Therapeutic manipulation of IKBKAP mis-splicing with a small molecule to cure familial dysautonomia.

Approximately half of genetic disease-associated mutations cause aberrant splicing. However, a widely applicable therapeutic strategy to splicing diseases is yet to be developed. Here, we analyze the mechanism whereby IKBKAP-familial dysautonomia (FD) exon 20 inclusion is specifically promoted by a small molecule splice modulator, RECTAS, even though IKBKAP-FD exon 20 has a suboptimal 5′ splice site due to the IVS20 + 6 T > C mutation. Knockdown experiments reveal that exon 20 inclusion is suppressed in the absence of serine/arginine-rich splicing factor 6 (SRSF6) binding to an intronic splicing enhancer in intron 20. We show that RECTAS directly interacts with CDC-like kinases (CLKs) and enhances SRSF6 phosphorylation. Consistently, exon 20 splicing is bidirectionally manipulated by targeting cellular CLK activity with RECTAS versus CLK inhibitors. The therapeutic potential of RECTAS is validated in multiple FD disease models. Our study indicates that small synthetic molecules affecting phosphorylation state of SRSFs is available as a new therapeutic modality for mechanism-oriented precision medicine of splicing diseases. Familial dysautonomia is caused by splicing mutation of IKBKAP gene, which induces skipping of exon 20 and subsequent functional loss. Here, the authors report that a synthetic splice modulator RECTAS ameliorates pathogenic exon 20 skipping and shows therapeutic effects in cellular and animal models.

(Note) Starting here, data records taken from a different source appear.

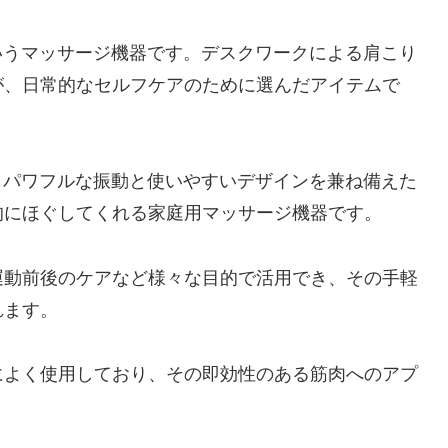
2」というマッサージ機器です。デスクワークによる肩こり
が、日常的なセルフケアのために選んだアイテムで
トながらパワフルな振動と使いやすいデザインを兼ね備えた
的にほぐしてくれる家庭用マッサージ機器です。
運動前後のケアなど様々な目的で活用でき、その手軽
れます。
によく使用しており、その即効性のある筋肉へのアプ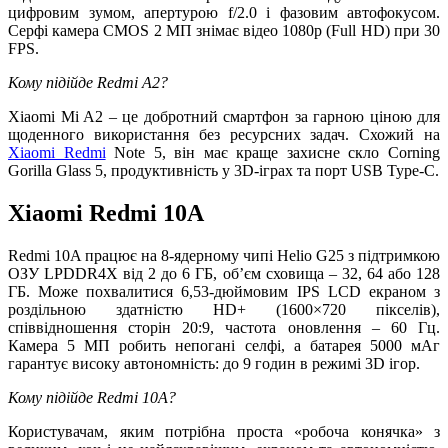
цифровим зумом, апертурою f/2.0 і фазовим автофокусом.
Серфі камера CMOS 2 МП знімає відео 1080p (Full HD) при 30
FPS.
Кому підійде Redmi A2?
Xiaomi Mi A2 – це добротний смартфон за гарною ціною для
щоденного використання без ресурсних задач. Схожий на
Xiaomi Redmi
Note 5, він має краще захисне скло Corning
Gorilla Glass 5, продуктивність у 3D-іграх та порт USB Type-C.
Xiaomi Redmi 10A
Redmi 10A працює на 8-ядерному чипі Helio G25 з підтримкою
ОЗУ LPDDR4X від 2 до 6 ГБ, об’єм сховища – 32, 64 або 128
ГБ. Може похвалитися 6,53-дюймовим IPS LCD екраном з
роздільною здатністю HD+ (1600×720 пікселів),
співвідношення сторін 20:9, частота оновлення – 60 Гц.
Камера 5 МП робить непогані селфі, а батарея 5000 мАг
гарантує високу автономність: до 9 годин в режимі 3D ігор.
Кому підійде Redmi 10A?
Користувачам, яким потрібна проста «робоча конячка» з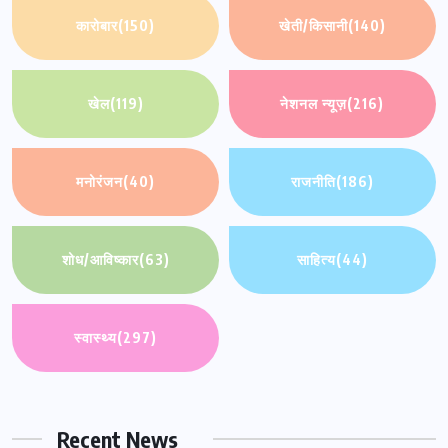
कारोबार
(150)
खेती/किसानी
(140)
खेल
(119)
नेशनल न्यूज़
(216)
मनोरंजन
(40)
राजनीति
(186)
शोध/आविष्कार
(63)
साहित्य
(44)
स्वास्थ्य
(297)
Recent News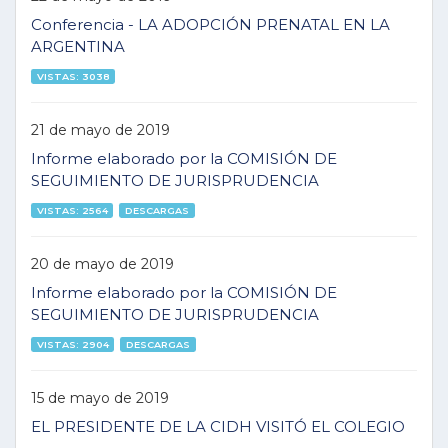
Conferencia - LA ADOPCIÓN PRENATAL EN LA
ARGENTINA
VISTAS: 3038
21 de mayo de 2019
Informe elaborado por la COMISIÓN DE
SEGUIMIENTO DE JURISPRUDENCIA
VISTAS: 2564
DESCARGAS
20 de mayo de 2019
Informe elaborado por la COMISIÓN DE
SEGUIMIENTO DE JURISPRUDENCIA
VISTAS: 2904
DESCARGAS
15 de mayo de 2019
EL PRESIDENTE DE LA CIDH VISITÓ EL COLEGIO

大约一半与遗传病相关的突变会导致异常剪接。然而，一种广泛适用于剪接疾病的治疗策略尚未被开发出来。在此，我们分析了小分子剪接调节剂RECTAS特异性促进IKBKAP - 家族性自主神经功能异常（FD）外显子20包含的机制，尽管由于IVS20 + 6T > C突变，IKBKAP - FD外显子20具有次优的5′剪接位点。敲低实验表明，在缺乏丝氨酸/精氨酸丰富的剪接因子6（SRSF6）与内含子20中的一个内含子剪接增强子结合时，外显子20的包含受到抑制。我们发现RECTAS直接与CDC样激酶（CLKs）相互作用并增强SRSF6的磷酸化。一致地，通过用RECTAS与CLK抑制剂靶向细胞CLK活性，外显子20的剪接受到双向调控。RECTAS的治疗潜力在多个FD疾病模型中得到验证。我们的研究表明，影响SRSFs磷酸化状态的小分子合成物可作为一种新的治疗方式，用于针对剪接疾病机制的精准医学。 家族性自主神经功能异常是由IKBKAP基因的剪接突变引起的，该突变导致外显子20跳跃及随后的功能丧失。在此，作者报道一种合成的剪接调节剂RECTAS改善了致病性的外显子20跳跃，并在细胞和动物模型中显示出治疗效果。